Work to be completed:
For this task, output exactly the lines of the material below starting at the line with "regarding your individual situation. We" and ending at the line with "ле в феврале 2024 года."; pictures are to be excluded.

= = = =

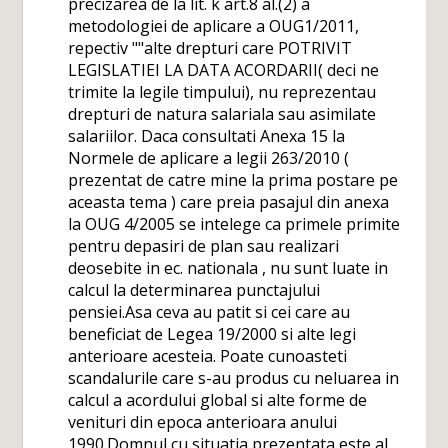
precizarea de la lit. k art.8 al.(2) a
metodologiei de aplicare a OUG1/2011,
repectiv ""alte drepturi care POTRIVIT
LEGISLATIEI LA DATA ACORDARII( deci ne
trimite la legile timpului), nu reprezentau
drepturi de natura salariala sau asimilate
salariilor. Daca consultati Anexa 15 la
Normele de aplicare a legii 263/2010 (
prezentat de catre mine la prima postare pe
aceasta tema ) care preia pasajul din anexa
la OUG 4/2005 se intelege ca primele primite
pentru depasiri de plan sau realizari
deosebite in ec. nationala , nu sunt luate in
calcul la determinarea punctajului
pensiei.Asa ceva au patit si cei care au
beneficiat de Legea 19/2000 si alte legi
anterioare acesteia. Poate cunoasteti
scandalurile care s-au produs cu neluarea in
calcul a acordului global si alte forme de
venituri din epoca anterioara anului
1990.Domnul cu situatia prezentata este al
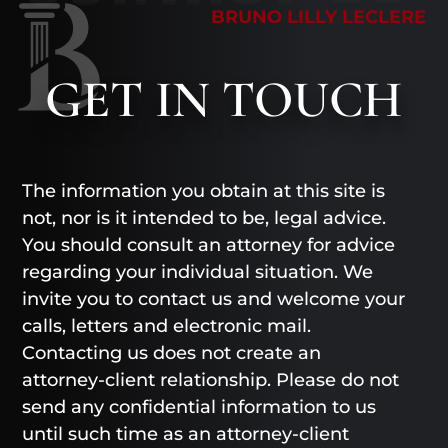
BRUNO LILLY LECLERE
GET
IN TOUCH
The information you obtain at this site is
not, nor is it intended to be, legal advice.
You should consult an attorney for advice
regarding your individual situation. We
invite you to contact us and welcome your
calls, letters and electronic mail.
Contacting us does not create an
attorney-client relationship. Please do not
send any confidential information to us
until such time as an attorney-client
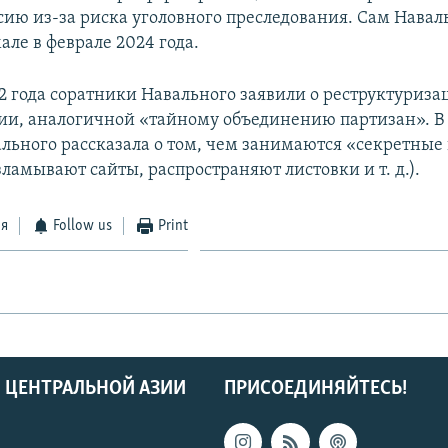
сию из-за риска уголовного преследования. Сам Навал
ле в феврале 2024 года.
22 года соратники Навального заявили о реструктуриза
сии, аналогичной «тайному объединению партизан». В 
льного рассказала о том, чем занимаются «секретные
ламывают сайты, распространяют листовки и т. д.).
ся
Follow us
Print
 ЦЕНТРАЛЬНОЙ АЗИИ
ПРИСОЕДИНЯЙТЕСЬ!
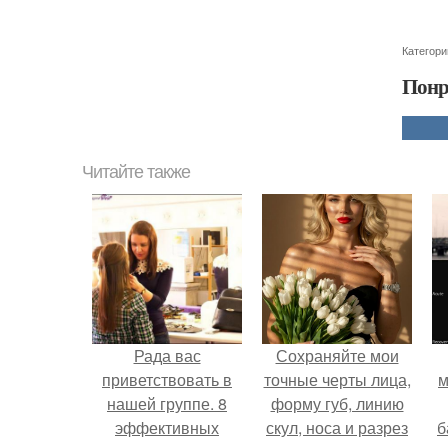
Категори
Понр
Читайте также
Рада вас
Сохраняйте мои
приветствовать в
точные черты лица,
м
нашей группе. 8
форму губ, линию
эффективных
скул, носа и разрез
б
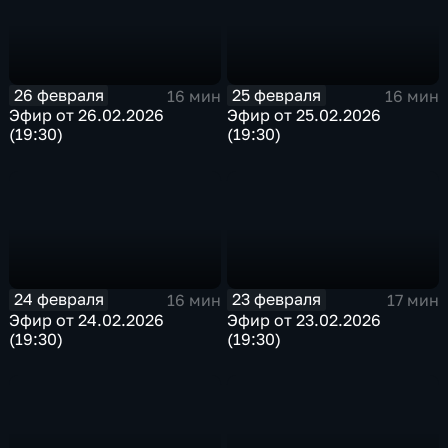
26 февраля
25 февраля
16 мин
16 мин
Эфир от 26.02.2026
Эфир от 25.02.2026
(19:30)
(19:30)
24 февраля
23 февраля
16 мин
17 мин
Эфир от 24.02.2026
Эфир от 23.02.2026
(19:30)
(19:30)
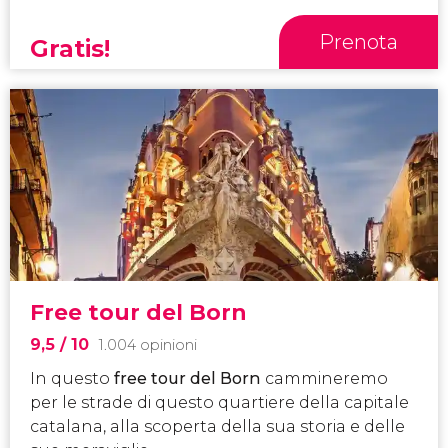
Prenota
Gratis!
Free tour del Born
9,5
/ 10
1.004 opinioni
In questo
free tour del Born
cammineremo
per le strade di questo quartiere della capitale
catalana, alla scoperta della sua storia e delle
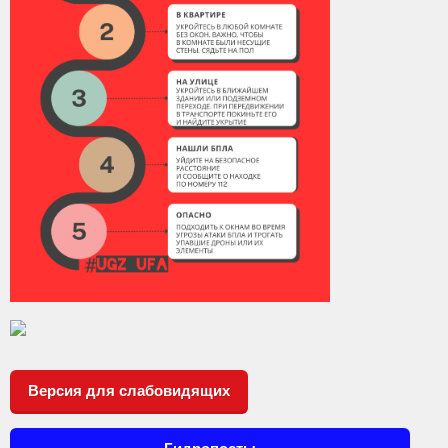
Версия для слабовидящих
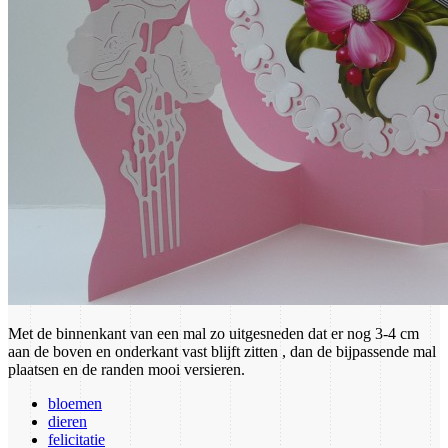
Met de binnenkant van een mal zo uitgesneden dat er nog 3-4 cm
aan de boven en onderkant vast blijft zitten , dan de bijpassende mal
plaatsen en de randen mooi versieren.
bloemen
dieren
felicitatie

= = = =

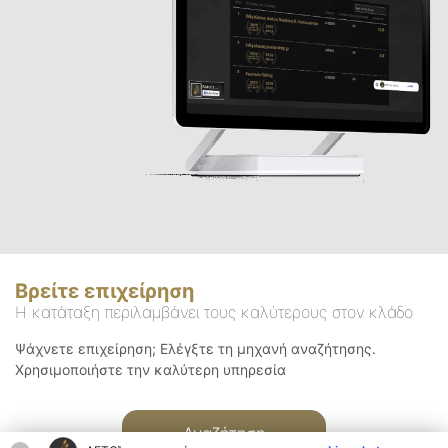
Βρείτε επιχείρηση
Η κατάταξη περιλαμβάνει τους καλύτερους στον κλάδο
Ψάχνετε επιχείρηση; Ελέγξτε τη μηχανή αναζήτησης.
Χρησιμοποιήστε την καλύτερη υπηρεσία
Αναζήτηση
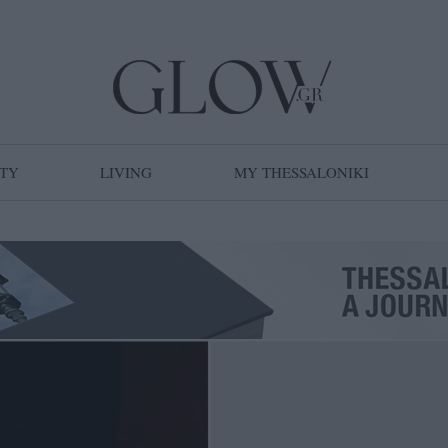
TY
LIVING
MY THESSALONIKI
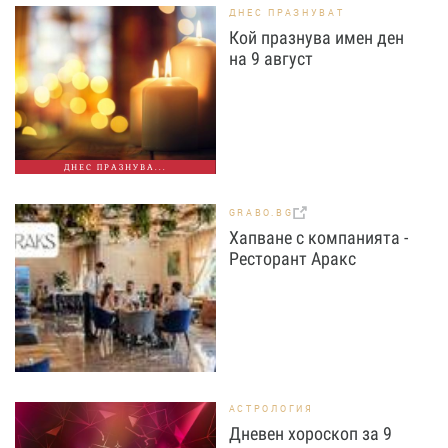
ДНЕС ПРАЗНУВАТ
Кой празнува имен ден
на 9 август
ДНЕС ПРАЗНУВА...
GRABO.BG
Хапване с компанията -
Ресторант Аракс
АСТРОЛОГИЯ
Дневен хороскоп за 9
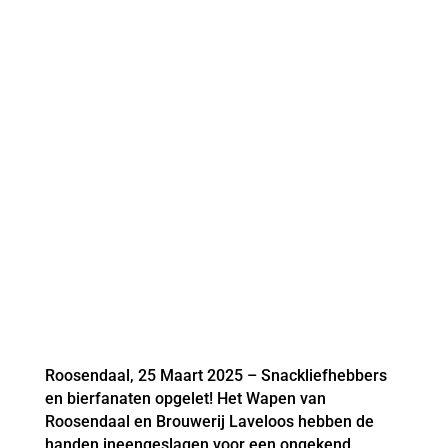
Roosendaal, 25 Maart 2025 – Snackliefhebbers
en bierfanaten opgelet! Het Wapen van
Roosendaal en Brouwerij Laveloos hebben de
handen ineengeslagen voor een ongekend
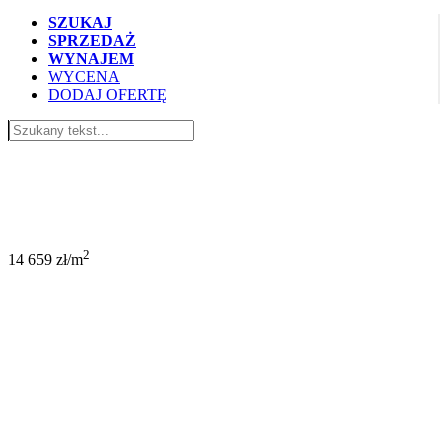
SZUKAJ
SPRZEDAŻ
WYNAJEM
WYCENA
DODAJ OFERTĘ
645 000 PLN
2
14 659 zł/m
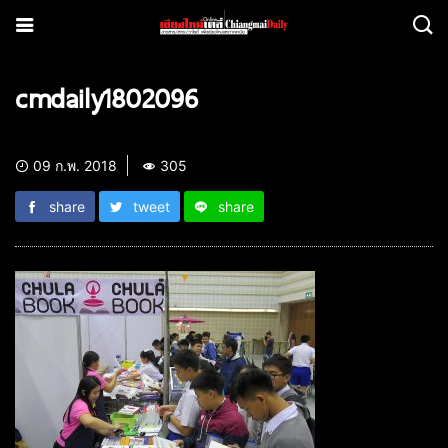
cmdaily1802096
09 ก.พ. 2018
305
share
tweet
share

= = = =

Response area:
regarding your individual situation. We
invite you to contact us and welcome your
calls, letters and electronic mail.
Contacting us does not create an
attorney-client relationship. Please do not
send any confidential information to us
until such time as an attorney-client
сию из-за риска уголовного преследования. Сам Навал
ле в феврале 2024 года.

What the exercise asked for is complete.